Last and not least, Museveni is said to have unnecessarily embarked on a collision course with his critics, squandering all space for compromise. The Buganda kingdom and the Mukono Anglican Diocese offered alternative land to be given to Mehta. In response, Museveni added fuel to the fire: ‘Tell anybody out there that I am ready for war on sugar’, the president is quoted as stating in a meeting with representatives of the Kampala City Traders Association, adding: ‘I am not ready to listen to anybody who is saying that I save Mabira’ (Bareebe, 2011). The talk of war has observers baffled. It is not forgotten that the government’s first attempt to give away Mabira land resulted in what has come to be known as the ‘Mabira riots’, resulting in the death of several protesters. That was in 2007 and the government had just won general elections the previous year.
WHY THIS WAR ON SUGAR?
Observers who follow the saga unfolding around Mabira from close quarters claim that there is more to Museveni’s declaration of ‘war on sugar’ than meets the eye. Museveni himself is reported in the media as stating that all the chairman of Mehta cares about is the land and ‘he does not mind what Ugandans think’ (Bareebe, 2011). Accusing the Mehta Group of indifference to public concerns over the impact of the Mabira sugar plant extension, while brushing aside all criticism as irrelevant, is not only cynical but also politically hazardous. It is no secret how the Ugandan public was once before led to believe that Ugandans of Asian descent were the source of their misery. Following his military take-over in 1971, Idi Amin launched an expropriation and expulsion campaign against ‘Ugandan Asians’ on the grounds that they were ‘sabotaging Uganda’s economy and encouraging corruption’ (Manby, 2009: 54 and 96). It is hard to believe that Museveni is unaware of the implications his loose talk might have for social peace in the country. Stoking anger over Indian-owned big business might be part of a strategy designed to conceal how little accountable Museveni has become, in the eyes of many observers, to the institutions of parliamentary democracy.

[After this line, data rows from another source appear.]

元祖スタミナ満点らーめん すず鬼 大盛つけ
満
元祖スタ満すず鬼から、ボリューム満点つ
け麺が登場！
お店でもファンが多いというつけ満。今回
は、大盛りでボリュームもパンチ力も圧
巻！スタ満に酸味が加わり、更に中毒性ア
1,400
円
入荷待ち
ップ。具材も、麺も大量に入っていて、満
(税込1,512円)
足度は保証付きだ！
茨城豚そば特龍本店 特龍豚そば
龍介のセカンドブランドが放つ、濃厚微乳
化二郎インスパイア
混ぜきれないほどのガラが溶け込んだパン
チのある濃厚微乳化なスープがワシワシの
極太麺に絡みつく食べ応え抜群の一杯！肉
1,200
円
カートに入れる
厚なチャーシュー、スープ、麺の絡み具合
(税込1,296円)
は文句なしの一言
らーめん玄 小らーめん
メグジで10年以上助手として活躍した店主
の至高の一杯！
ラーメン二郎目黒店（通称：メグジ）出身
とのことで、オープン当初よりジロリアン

The sensitivity of the Mabira forest issue is accentuated by yet another factor that few believe will have escaped the attention of policy-makers in State House. The Mabira forest is situated in the kingdom of Buganda and considered part of the land taken away from it when it was gazetted as a ‘protected area’ by the British colonial administration in 1932. Museveni’s capture of power in 1986 is largely seen as the result of his alliance with the Buganda movement, which supported his armed struggle originating in the Luwero triangle, Baganda land. Due to disagreements over the question of ‘federo’, at the heart of which lies the restoration of dignity and autonomy to Buganda, and the administration and ownership of land in Buganda, the relations between President Museveni and Kabaka Ronald Mutebi II have long been strained. That was before the Kabaka was prevented from visiting Kayunga district, located in his kingdom, leading to the ‘Buganda riots’ in 2009, and the destruction, in mysterious circumstances, of the Kasubi tombs, the burial ground of the Kabaka dynasty and a UNESCO world heritage site, in March 2010. Today it is hard to find anyone willing to comment openly on the nature of the relationship between the president and the Kabaka of Buganda. However, in private conversation, observers close to the Buganda movement suggest that Museveni might be using the Mabira forest issue to show the Kabaka his place.
THE BIG PICTURE
The ousting from power of Ben Ali in Tunisia, Hosni Mubarak in Egypt and Muammar El Gaddafi in Libya has found plenty of echo in sub-Saharan Africa. Gaddafi, in particular, was considered a strategic asset for the Ugandan president and a fellow contestant in the arena of political longevity. However, the differences between North Africa and sub-Saharan Africa are many and it would be simplistic to construe Gaddafi’s exit as a prelude to Museveni’s departure. Emboldened by the 2011 election results, Museveni is said to be tempted to clamp down on the political opposition with renewed vigour. Tellingly, the massive police crackdown on the ‘walk-to-work’ campaign, which the political opposition had organised in Kampala to protest against rising living expenses, coincided with the democratic uprising in a variety of capitals in North Africa and West Asia. It is not lost on observers that State House rhetoric no longer distinguishes between ‘lawful and unlawful dissent’ on constitutional grounds, but ‘loyal and disloyal opposition’, as measured by the government.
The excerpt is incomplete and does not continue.